(Saved data entries)
-------------------------
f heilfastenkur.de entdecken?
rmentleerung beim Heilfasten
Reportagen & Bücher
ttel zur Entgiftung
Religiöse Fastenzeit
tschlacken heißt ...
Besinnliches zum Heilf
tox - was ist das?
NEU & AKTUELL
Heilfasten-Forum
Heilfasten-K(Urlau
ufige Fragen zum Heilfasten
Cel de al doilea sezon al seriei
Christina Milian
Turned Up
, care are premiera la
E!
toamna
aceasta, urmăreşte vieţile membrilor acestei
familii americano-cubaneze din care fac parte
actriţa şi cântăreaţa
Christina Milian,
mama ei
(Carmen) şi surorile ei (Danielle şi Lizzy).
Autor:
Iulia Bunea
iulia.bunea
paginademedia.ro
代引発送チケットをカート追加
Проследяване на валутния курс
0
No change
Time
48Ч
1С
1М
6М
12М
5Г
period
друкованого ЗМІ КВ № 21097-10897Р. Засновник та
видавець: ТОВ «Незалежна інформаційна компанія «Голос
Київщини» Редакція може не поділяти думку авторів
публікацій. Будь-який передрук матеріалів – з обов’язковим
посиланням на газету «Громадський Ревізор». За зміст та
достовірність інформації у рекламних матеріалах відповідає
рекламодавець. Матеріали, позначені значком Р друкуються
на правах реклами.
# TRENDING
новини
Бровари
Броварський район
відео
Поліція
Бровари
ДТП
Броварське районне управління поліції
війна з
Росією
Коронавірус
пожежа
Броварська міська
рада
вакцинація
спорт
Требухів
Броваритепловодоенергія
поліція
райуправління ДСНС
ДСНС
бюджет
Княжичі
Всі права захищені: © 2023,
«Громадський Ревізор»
-------------------------
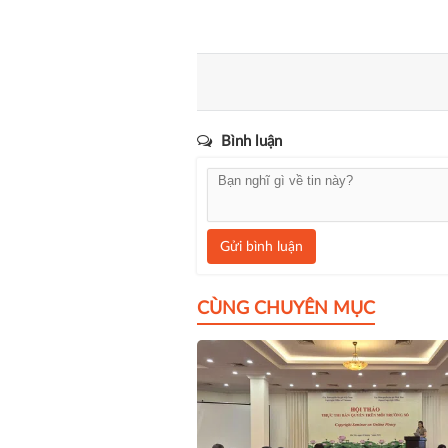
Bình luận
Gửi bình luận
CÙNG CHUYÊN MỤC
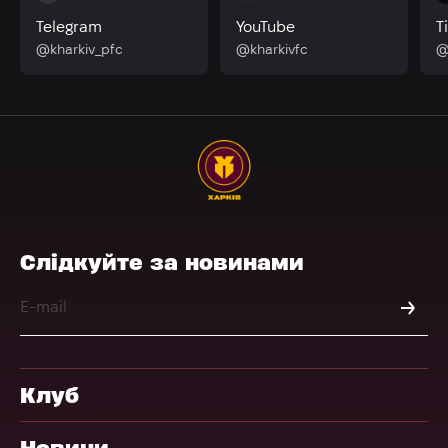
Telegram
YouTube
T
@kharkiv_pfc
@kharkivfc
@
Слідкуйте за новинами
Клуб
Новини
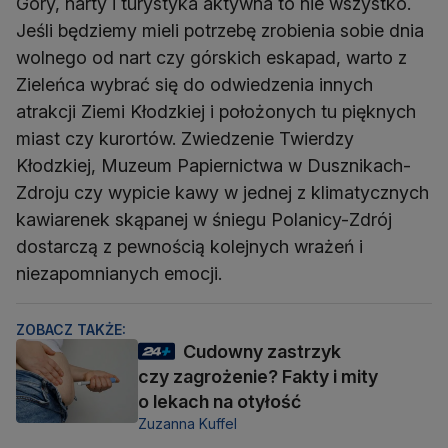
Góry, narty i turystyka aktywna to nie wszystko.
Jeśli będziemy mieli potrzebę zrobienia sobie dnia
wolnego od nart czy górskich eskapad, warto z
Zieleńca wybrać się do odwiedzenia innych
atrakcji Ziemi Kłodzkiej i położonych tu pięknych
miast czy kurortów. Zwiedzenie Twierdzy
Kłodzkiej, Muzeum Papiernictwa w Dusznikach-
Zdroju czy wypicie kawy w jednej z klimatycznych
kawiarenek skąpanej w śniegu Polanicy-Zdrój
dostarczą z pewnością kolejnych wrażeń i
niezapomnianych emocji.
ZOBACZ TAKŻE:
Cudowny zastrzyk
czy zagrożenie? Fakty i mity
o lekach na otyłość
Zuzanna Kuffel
-------------------------
**What needs to be done:**
From the data above, return every line from the line that has "f heilfastenkur.de entdecken?" up to and including the line that has "посиланням на газету", exactly.

**Output below:**
f heilfastenkur.de entdecken?
rmentleerung beim Heilfasten
Reportagen & Bücher
ttel zur Entgiftung
Religiöse Fastenzeit
tschlacken heißt ...
Besinnliches zum Heilf
tox - was ist das?
NEU & AKTUELL
Heilfasten-Forum
Heilfasten-K(Urlau
ufige Fragen zum Heilfasten
Cel de al doilea sezon al seriei
Christina Milian
Turned Up
, care are premiera la
E!
toamna
aceasta, urmăreşte vieţile membrilor acestei
familii americano-cubaneze din care fac parte
actriţa şi cântăreaţa
Christina Milian,
mama ei
(Carmen) şi surorile ei (Danielle şi Lizzy).
Autor:
Iulia Bunea
iulia.bunea
paginademedia.ro
代引発送チケットをカート追加
Проследяване на валутния курс
0
No change
Time
48Ч
1С
1М
6М
12М
5Г
period
друкованого ЗМІ КВ № 21097-10897Р. Засновник та
видавець: ТОВ «Незалежна інформаційна компанія «Голос
Київщини» Редакція може не поділяти думку авторів
публікацій. Будь-який передрук матеріалів – з обов’язковим
посиланням на газету «Громадський Ревізор». За зміст та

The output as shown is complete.